La Eucaristía sostiene y transforma la entera vida cotidiana. Come recordaba en mi
primera Encíclica, “En la comunión eucarística está contenido el ser amados y el amar
a su vez a los otros”, por esto “una Eucaristía que no se traduzca en amor concretamente
practicado es en sí misma fragmentada” (Deus caritas est, 14).
La bi
milenaria historia de la Iglesia está iluminada de santos y santas, cuya existencia
es signo elocuente de cómo propiamente de la comunión con el Señor, de la Eucaristía
nace una nueva e intensa asunción de responsabilidad a todos los niveles de la vida
comunitaria, nace entonces un desarrollo social positivo, que cuyo centro es la persona,
especialmente aquella pobre, enferma o necesitada.
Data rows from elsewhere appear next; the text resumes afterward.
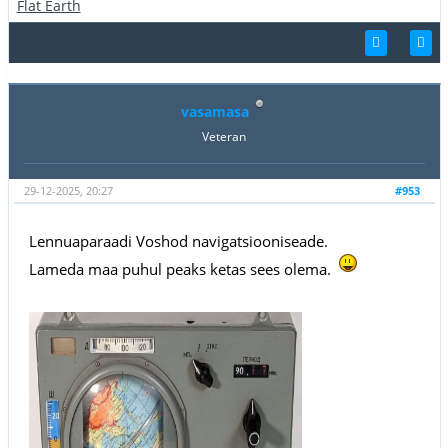
Flat Earth
vasamasa
Veteran
29-12-2025, 20:27
#953
Lennuaparaadi Voshod navigatsiooniseade.
Lameda maa puhul peaks ketas sees olema.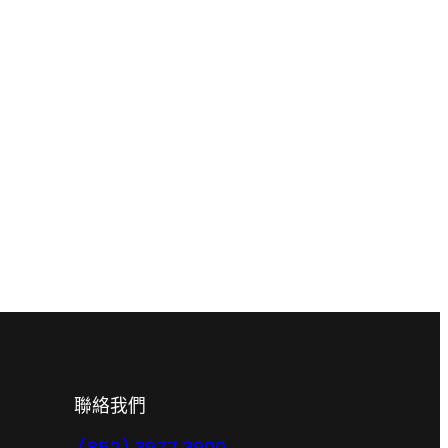
聯絡我們
(852) 3977 3900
Nutrirse de Cristo es el camino
para no permanecer extraños o indiferentes a la suerte de los hermanos, para entrar
en la misma lógica de amor y de donación del sacrificio de la Cruz; quien sabe arrodillarse
delante de la Eucaristía, quien recibe el cuerpo del Señor no puede no estar atento,
en la trama ordinaria de los días, a las situaciones indignas del hombre, y sabe inclinarse
en primera persona sobre el necesitado, sabe partir el propio pan con el hambriento,
compartir el agua con el sediento, vestir al que esta desnudo, visitar al enfermo
y al encarcelado (cfr Mt 25,34-36). En cada persona sabrá ver al mismo Señor que no
ha dudado en darse a sí mismo por nosotros y por nuestra salvación. Una espiritualidad
eucarística, ahora, es verdadero antídoto al individualismo y al egoísmo que tantas
veces caracterizan la vida cotidiana, lleva al redescubrimiento de la gratuidad, de
la centralidad de las relaciones, a partir de la familia, con particular atención
a aliviar las heridas de aquellas disgregadas. Una espiritualidad eucarística es el
alma de una comunidad eclesial que supera las divisiones y contraposiciones y valoriza
la diversidad de los carismas y ministerios, poniéndolos al servicio de la unidad
de la Iglesia, de su vitalidad y de su misión. Una espiritualidad eucarística es camino
para restituir dignidad a los días del hombre y, por tanto, a su trabajo, en la búsqueda
de su conciliación con los tiempos de fiesta y de la familia, en el empeño de superar
la incertidumbre de la precariedad del trabajo y el problema de la desocupación. Una
espiritualidad eucarística nos ayudará también a acercarnos a las diversas formas
de fragilidad humana, concientes de que ella no ofusca el valor de la persona, pero
requiere proximidad, acogida y ayuda. Del Pan de la vida tomará vigor una renovada
capacidad educativa, atenta a testimoniar los valores fundamentales de la existencia,
del saber, del patrimonio espiritual y cultural; su vitalidad nos hará habitar la
ciudad de los hombres con disponibilidad para gastarse en el horizonte del bien común
por la construcción de una sociedad más justa y fraterna.
Queridos amigos,
regresemos de esta tierra marquigiana con la fuerza de la Eucaristía en una constante
ósmosis entre el misterio que celebramos y los ámbitos de nuestro cotidiano. No hay
nada auténticamente humano que no encuentre en la Eucaristía la forma adecuada para
ser vivido en plenitud: la vida cotidiana llegue a ser entonces lugar de culto espiritual,
para vivir en todas las circunstancias el primado de Dios, al interno de la relación
con Cristo y como ofrenda al Padre (cfr Esort. ap. postsin. Sacramentum caritatis,
71). Sí, “no de solo pan vivirá el hombre, sino de toda palabra que sale de la boca
de Dios” (Mt 4,4): nosotros vivimos de la obediencia a esta palabra, que es pan vivo,
hasta el punto de entregarse, como Pedro, con la inteligencia del amor: “Señor, ¿a
quien iremos? Tú tienes palabras de vida eterna y nosotros hemos creído y conocido
que tú eres el Santo de Dios” (Gv 6,68-69).
Como la Virgen María, seamos
también nosotros “regazo” disponible para ofrecer a Jesús al hombre de nuestro tiempo,
despertando el deseo profundo de esta salvación que viene solamente de Él. Buen camino,
con Cristo Pan de vida, a toda la Iglesia de Italia!